I remember our stepmom Kerry giving our dad a few enemas when he had some tests done at the hospital. She kept three enema bags in the bathroom closet, one for my sister and I, and one each for herself and my dad. The bag she used on dad was a large green rubber fountain syringe with a checkerboard pattern on the side. It had a menacing looking white Delrin nozzle we later learned was meant for douching. Kerry preferred using this type of nozzle for all our enemas because it felt more comfortable than the straight rectal tip.
When she was about to give dad an enema, she’d have my sister and I go outside and play, or stay downstairs. After about 45 minutes to an hour, we could come back in. Dad was usually sitting on the couch, now wearing boxer shorts and a t-shirt, and rubbing his lower belly. We didn’t think much of it.
But when we went into the bathroom, we could tell something had just happened in there. That green rubber bad was hanging from the shower curtain pole. The white hose was still dripping water, hanging neatly over the shower head. The scary nozzle with four ridges and little holes at the tip, was lying on the counter on a washcloth beside a salt container and a tube of K-Y jelly. It also smelled funky like someone farted then sprayed Lysol.
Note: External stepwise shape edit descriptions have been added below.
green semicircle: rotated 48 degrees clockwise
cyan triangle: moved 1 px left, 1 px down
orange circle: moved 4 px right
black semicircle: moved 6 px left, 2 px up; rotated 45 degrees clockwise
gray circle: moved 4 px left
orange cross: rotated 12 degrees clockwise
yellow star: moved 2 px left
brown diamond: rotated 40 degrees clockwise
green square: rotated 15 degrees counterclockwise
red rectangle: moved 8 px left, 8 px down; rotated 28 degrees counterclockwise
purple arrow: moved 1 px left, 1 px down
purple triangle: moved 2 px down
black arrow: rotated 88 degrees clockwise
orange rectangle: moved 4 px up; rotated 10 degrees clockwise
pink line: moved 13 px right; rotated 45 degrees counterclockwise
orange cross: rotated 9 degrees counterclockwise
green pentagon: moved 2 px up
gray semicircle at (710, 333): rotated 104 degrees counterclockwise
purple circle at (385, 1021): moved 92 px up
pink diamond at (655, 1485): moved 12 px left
I asked Kerry what she did to dad, and she told us in a manner as appropriate as possible for a 10 year old…..”Your dad has to go have a test at the hospital tomorrow. I had to clean out his bottom with some warm saline water like I have to do to you and your sister sometimes when you can’t poop.”
All this intrigued my young klismaphiliac mind. I asked Kerry if she was going to give me an enema anytime soon. She chuckled and said “well no honey, not unless you get to where you need one. But if you feel like you need one, I could give you one in a few minutes.” I quickly said “OH NO THANKS!!“ Kerry grinned and shook her head. I now wish I’d let her done it. The one time she did give me an enema when I was just 8 years old, I remember it felt warm and pleasant with just a little bellyache.